Deposition of the Rev. ROBERT LOWRY, Chaplin, U. S. A., Minister of Protestant Episcopal Church, Diocese of New York, under Bishop Potter:

            Entered upon my duties here July 4, 1862, and have continued here until this time.

            In my intercourse with the prisoners, I was guided systematically by the same rules with which I visited Union soldiers. The prisoners were equally well lodged with our own men. I remarked at the time of their arrival how neat and comfortable a provision had been made in the tents and pavilions for their comfort, with an ample supply of beds and bedding.

            I met the first transport at Philadelphia, and returned on the same with them to David’s Island. The prisoners were in a most filthy condition, miserably clad, and covered with vermin. Each man received a bath and was immediately furnished with clean clothing, the old clothing being removed and burned. In the prosecution of my duties I was frequently present at their dinners, which were ample, superior, both as respects quantity and quality, to anything I have ever seen in hospital diet. The diet furnished to them was superior even to that of our own patients. This resulted from the fact that many little luxuries were furnished by private donation. There were other comforts and conveniences afforded them beyond those of food, clothing, and shelter.

            A library of two thousand volumes, that had been previously used by our own soldiers, was at once thrown open to them, and every facility afforded for the use of the volumes. Being present as librarian, and taking each man’s name as he received his book, the library was used by them far more than by our own people. As had been my practice, I went through the tents and pavilions with bibles and prayer books, making the special inquiry to every man, “Are you supplied?” And furnishing books in all cases where they were required.

            Religious services were held in the chapel twice every Sunday, and two or three times during the week, at which they were invited to be present, and attended in such numbers that the chapel was always crowded, the capacity of the chapel being three hundred, and some occasions numbers stood at the windows during the entire service.
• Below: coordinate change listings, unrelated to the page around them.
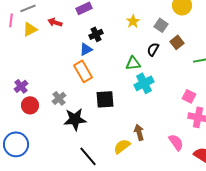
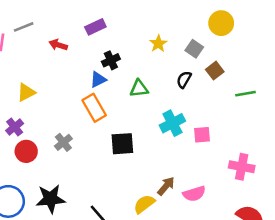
yellow triangle: (30, 29) -> (26, 92), moved
green triangle: (133, 63) -> (139, 89), moved
pink square: (189, 96) -> (202, 135), moved, turned -32
black star: (75, 119) -> (51, 199), moved
brown arrow: (139, 132) -> (166, 186), turned 56
pink semicircle: (176, 142) -> (194, 194), moved, turned 108

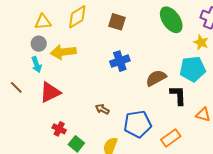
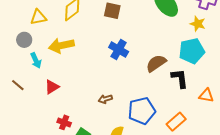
gray circle: (39, 44) -> (24, 40), moved
blue cross: (120, 61) -> (119, 50), turned -36
red triangle: (50, 92) -> (52, 87), size x0.7
brown arrow: (102, 109) -> (105, 99), turned -40

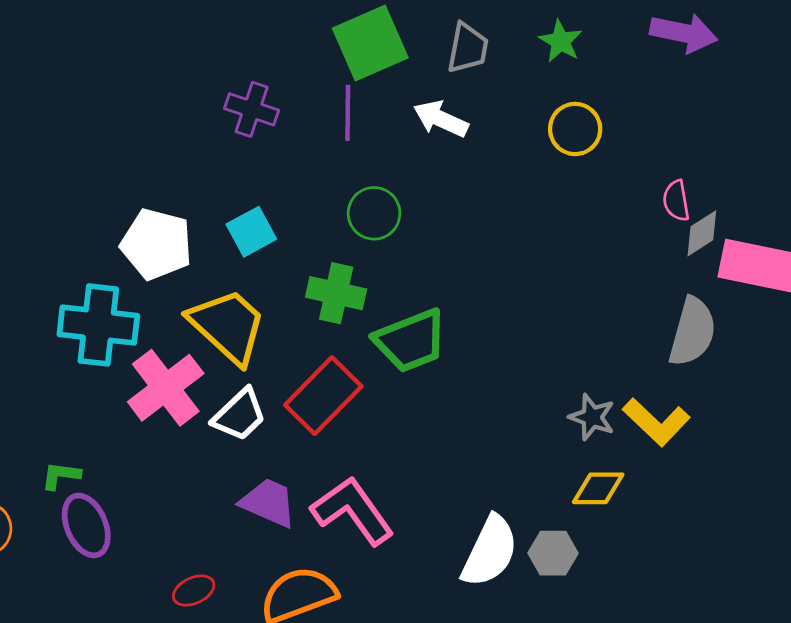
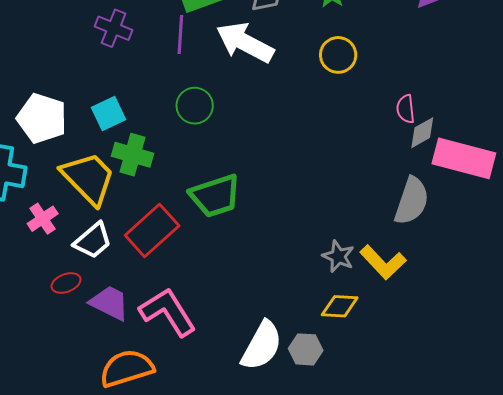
white arrow: (441, 119) -> (245, 43), size x1.5
green cross: (336, 293) -> (132, 155), moved
pink cross: (166, 388) -> (43, 219), size x0.6
red ellipse: (194, 591) -> (66, 283), moved

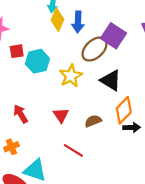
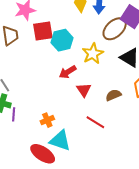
red square: (17, 51) -> (43, 31), size x1.5
red arrow: (21, 114) -> (68, 72), moved, turned -90
orange cross: (11, 147) -> (47, 120), moved

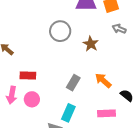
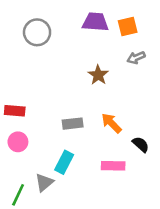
gray arrow: (119, 29) -> (136, 58), turned -48
gray circle: (60, 31) -> (37, 32), moved
gray rectangle: (73, 83) -> (73, 124), turned 49

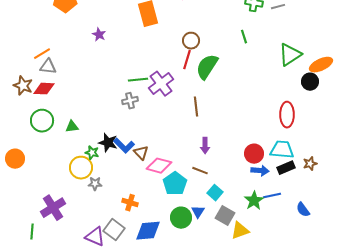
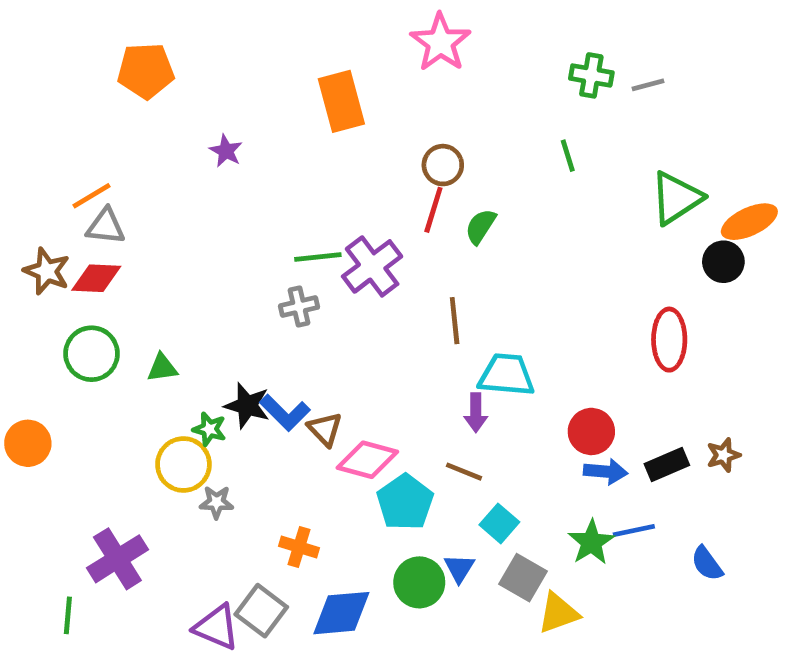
green semicircle: (207, 67) -> (481, 226), size x0.6
cyan trapezoid: (282, 150) -> (506, 375), moved

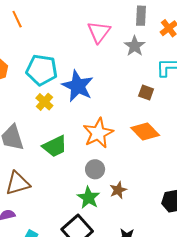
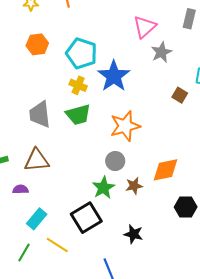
gray star: (135, 46) -> (161, 52), moved
yellow cross: (44, 102) -> (78, 85), turned -30
orange diamond: (145, 132) -> (165, 170), moved, turned -68
green trapezoid: (55, 146) -> (78, 115), moved

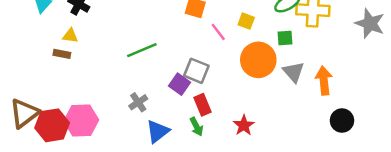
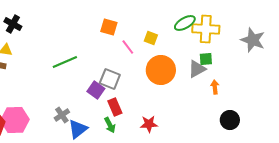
green square: (285, 38) -> (206, 59), moved
gray triangle: (293, 72) -> (197, 69), moved, turned 42
orange arrow: (324, 80) -> (215, 87), size x0.6
gray cross: (138, 102) -> (62, 115), moved
red star: (244, 125) -> (149, 124), turned 30

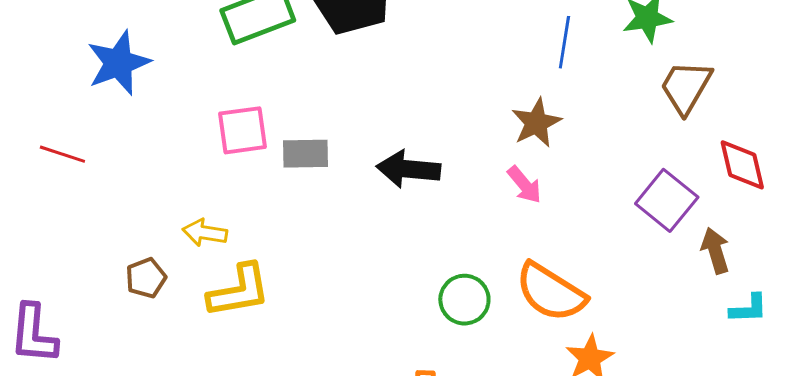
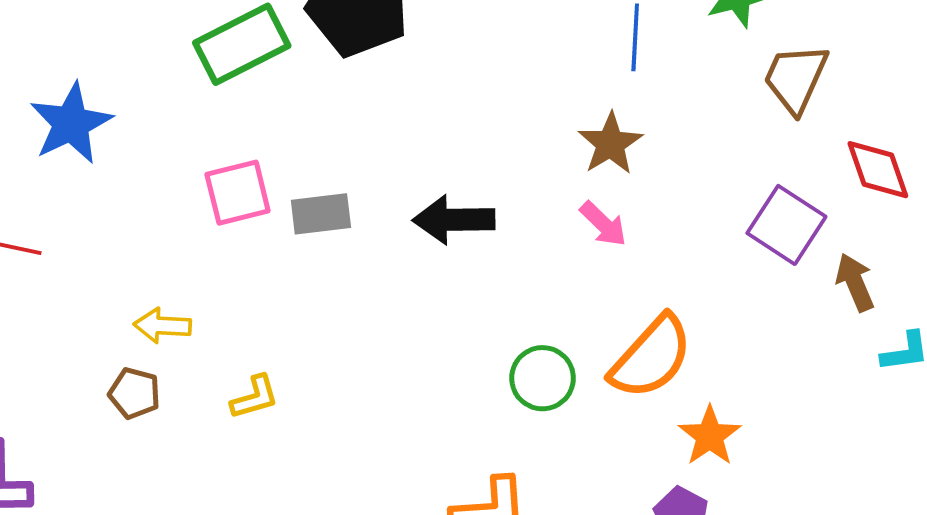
yellow arrow: (205, 233) -> (162, 326), moved
brown pentagon: (146, 278) -> (134, 393), turned -30
yellow L-shape: (239, 291) -> (255, 397), size x0.6
orange semicircle: (551, 292) -> (651, 357), turned -74

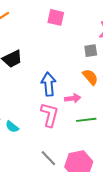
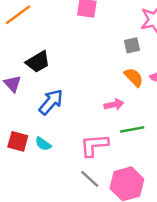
blue arrow: (49, 84) -> (51, 102), moved, turned 50
pink L-shape: (50, 115) -> (94, 145), moved, turned -105

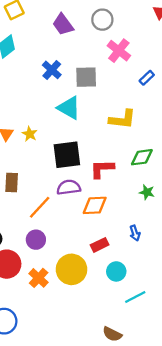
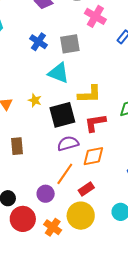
yellow L-shape: (122, 119) -> (90, 94), moved
yellow star: (30, 134) -> (35, 100), moved
orange line: (40, 207) -> (65, 174), moved
red rectangle: (100, 245) -> (86, 189), moved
            I was supervisor of the post office, and officially appointed to examine the contents of letters, which were mailed and forwarded on my approval. Paper and envelopes were furnished gratuitously, and post stamps, when needed, were supplied to the extent of one hundred and fifty dollars, to my knowledge, gratuitously. From three to five hundred letters were forwarded daily after the first  arrival of prisoners.

            The common expression in their letters as to their condition was that “we have everything we need, and could not he better off.”

            Funeral service was always performed over the dead, using the service of the Protestant Episcopal Church over the remains of the dead. A record was uniformly made of the names, company, and regiment, of the deceased, and date of death. This record was made independently of a formal Hospital register.  


Chaplain U. S. A.

Sworn to before me,


      Assistant Surgeon U. S. A., In charge.